The row space (not the column space) is orthogonal to the right null space.

Showing that row space is orthogonal to the right null space follows directly from the definition of right null space.

Let the matrix $A \in \mathbb{R}^{m \times n}$. The right null space is defined as $$\mathcal{N}(A) = \{z \in \mathbb{R}^{n \times 1} : Az = 0 \}$$

Let $ A = \left[ {\begin{array}{c} a_1^T \\ a_2^T \\ \ldots \\ \ldots \\ a_m^T \end{array} } \right]$. The row space of $A$ is defined as $$\mathcal{R}(A) = \{y \in \mathbb{R}^{n \times 1}: y = \sum_{i=1}^m a_i x_i \text{ , where }x_i \in \mathbb{R} \text{ and }a_i \in \mathbb{R}^{n \times 1} \}$$ Now from the definition of right null space we have $a_i^T z = 0$.

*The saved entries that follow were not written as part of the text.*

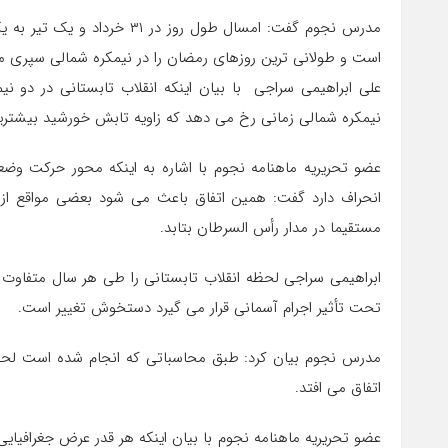
است و طولانی ترین روزهای رمضان را در نیمکره شمالی سپری م
علی ابراهیمی سراجی با بیان اینکه انقلاب تابستانی در دو نی
نیمکره شمالی زمانی رخ می دهد که زاویه تابش خورشید بیشترین 
انحراف دارد گفت: همین اتفاق باعث می شود بعضی مواقع از س
مستقیما در مدار رأس السرطان بتابد.
ابراهیمی سراجی لحظه انقلاب تابستانی را طی هر سال متفاوت بر
تحت تأثیر اجرام آسمانی قرار می گیرد دستخوش تغییر است.
اتفاق می افتد.
عضو تحریریه ماهنامه نجوم با بیان اینکه هر قدر عرض جغرافیا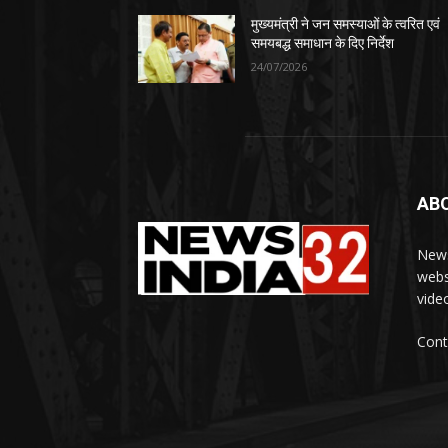
मुख्यमंत्री ने जन समस्याओं के त्वरित एवं
समयबद्ध समाधान के दिए निर्देश
24/07/2026
AB
News
webs
vide
Cont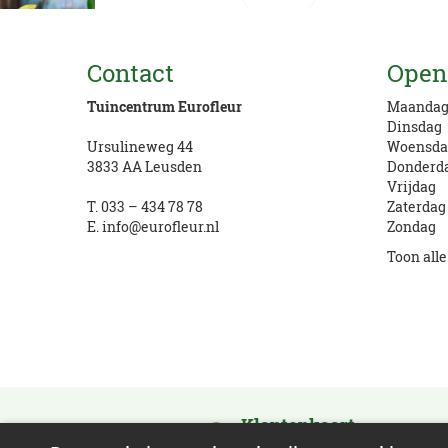
Vragen? Bel ons
Contact
Open
033 434 78 78
Tuincentrum Eurofleur
Maanda
Dinsdag
Ursulineweg 44
Woensda
3833 AA Leusden
Donderd
Vrijdag
T.
033 – 434 78 78
Zaterdag
E.
info@eurofleur.nl
Zondag
Toon all
Klantenkaart
Activeer en verdien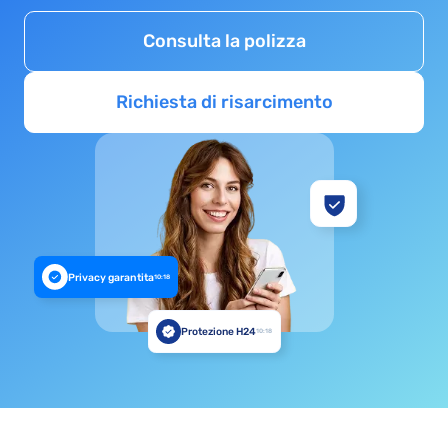
Consulta la polizza
Richiesta di risarcimento
Privacy garantita
10:18
Protezione H24
10:18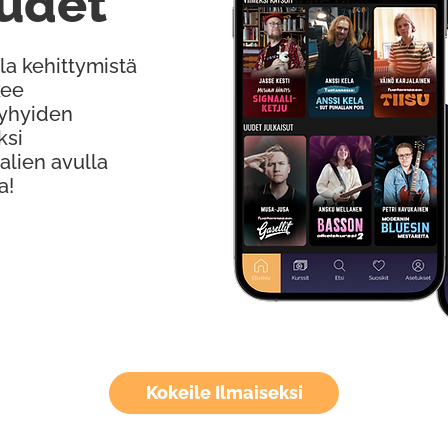
udet
la kehittymistä
kee
Lyhyiden
ksi
alien avulla
a!
Kokeile Ilmaiseksi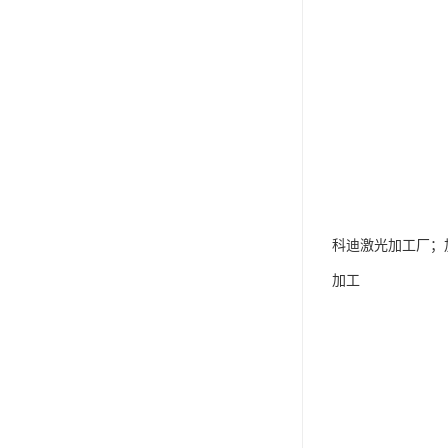
科迪激光加工厂；
加工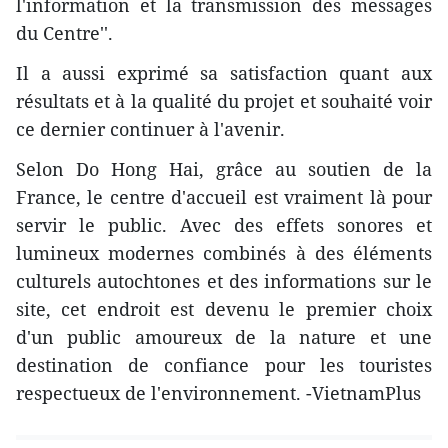
l'information et la transmission des messages
du Centre''.
Il a aussi exprimé sa satisfaction quant aux
résultats et à la qualité du projet et souhaité voir
ce dernier continuer à l'avenir.
Selon Do Hong Hai, grâce au soutien de la
France, le centre d'accueil est vraiment là pour
servir le public. Avec des effets sonores et
lumineux modernes combinés à des éléments
culturels autochtones et des informations sur le
site, cet endroit est devenu le premier choix
d'un public amoureux de la nature et une
destination de confiance pour les touristes
respectueux de l'environnement. -VietnamPlus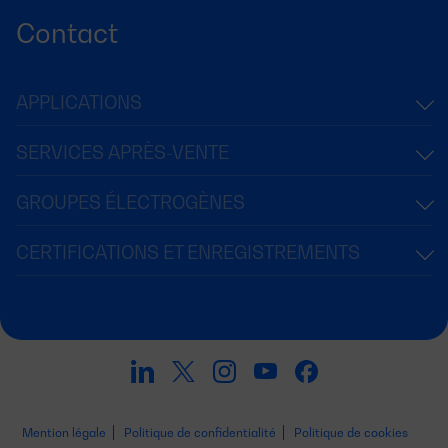
Contact
APPLICATIONS
SERVICES APRÈS-VENTE
GROUPES ÉLECTROGÈNES
CERTIFICATIONS ET ENREGISTREMENTS
Mention légale
Politique de confidentialité
Politique de cookies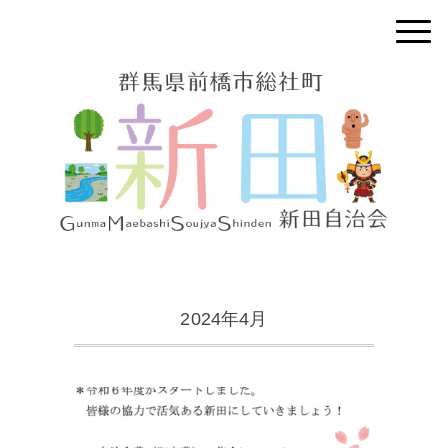
2024年4月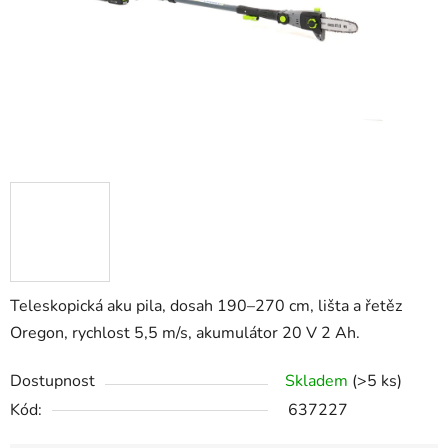
Teleskopická aku pila, dosah 190–270 cm, lišta a řetěz
Oregon, rychlost 5,5 m/s, akumulátor 20 V 2 Ah.
Dostupnost
Skladem
(>5 ks)
Kód:
637227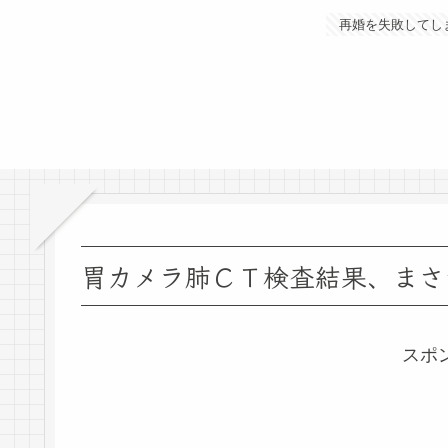
再婚を失敗してし
胃カメラ肺ＣＴ検査結果、まさ
スポ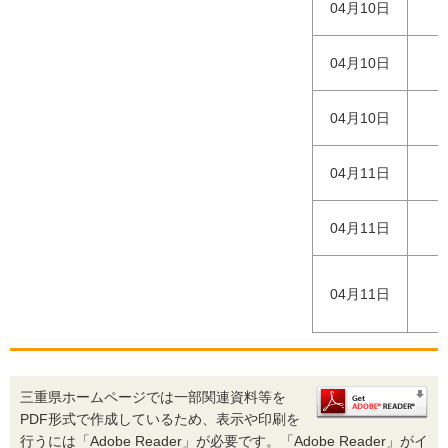
04月10日
04月10日
04月10日
04月11日
04月11日
04月11日
（
三重県ホームページでは一部関連資料等を
PDF形式で作成しているため、表示や印刷を
行うには「Adobe Reader」が必要です。「Adobe Reader」がイ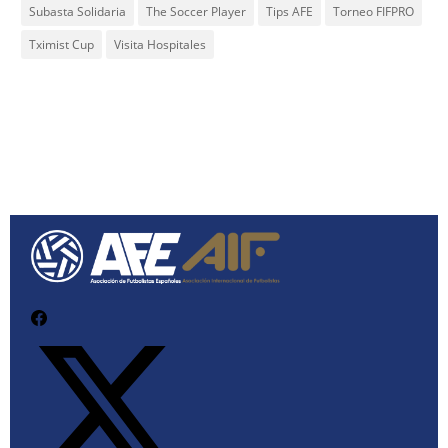
Subasta Solidaria
The Soccer Player
Tips AFE
Torneo FIFPRO
Tximist Cup
Visita Hospitales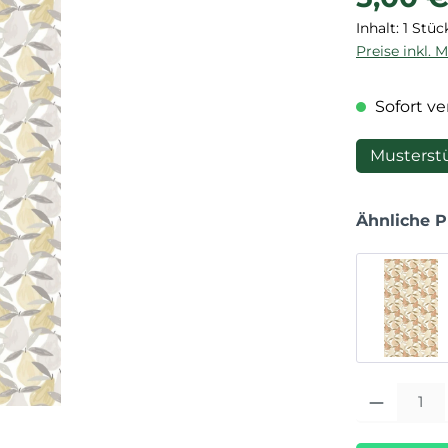
Inhalt:
1 Stüc
Preise inkl. 
Sofort ver
Musterst
Ähnliche 
Produkt Anza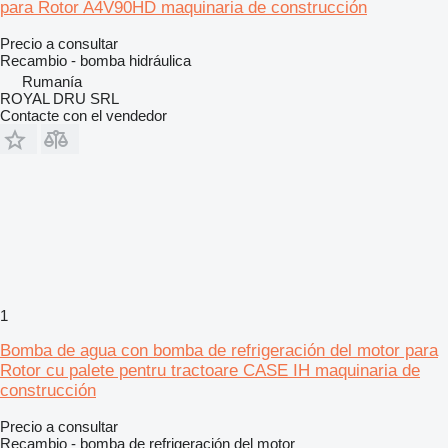
para Rotor A4V90HD maquinaria de construcción
Precio a consultar
Recambio - bomba hidráulica
Rumanía
ROYAL DRU SRL
Contacte con el vendedor
1
Bomba de agua con bomba de refrigeración del motor para
Rotor cu palete pentru tractoare CASE IH maquinaria de
construcción
Precio a consultar
Recambio - bomba de refrigeración del motor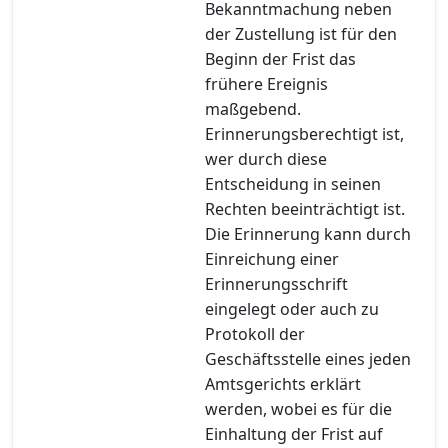
Bekanntmachung neben
der Zustellung ist für den
Beginn der Frist das
frühere Ereignis
maßgebend.
Erinnerungsberechtigt ist,
wer durch diese
Entscheidung in seinen
Rechten beeinträchtigt ist.
Die Erinnerung kann durch
Einreichung einer
Erinnerungsschrift
eingelegt oder auch zu
Protokoll der
Geschäftsstelle eines jeden
Amtsgerichts erklärt
werden, wobei es für die
Einhaltung der Frist auf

So if we take a $y \in \mathcal{R}(A)$, then $y = \displaystyle \sum_{k=1}^m a_i x_i \text{ , where }x_i \in \mathbb{R}$. Hence, $$y^Tz = (\sum_{k=1}^m a_i x_i)^T z = (\sum_{k=1}^m x_i a_i^T) z = \sum_{k=1}^m x_i (a_i^T z) = 0$$

This proves that row space is orthogonal to the right null space. A similar analysis proves that column space of $A$ is orthogonal to the left null space of $A$.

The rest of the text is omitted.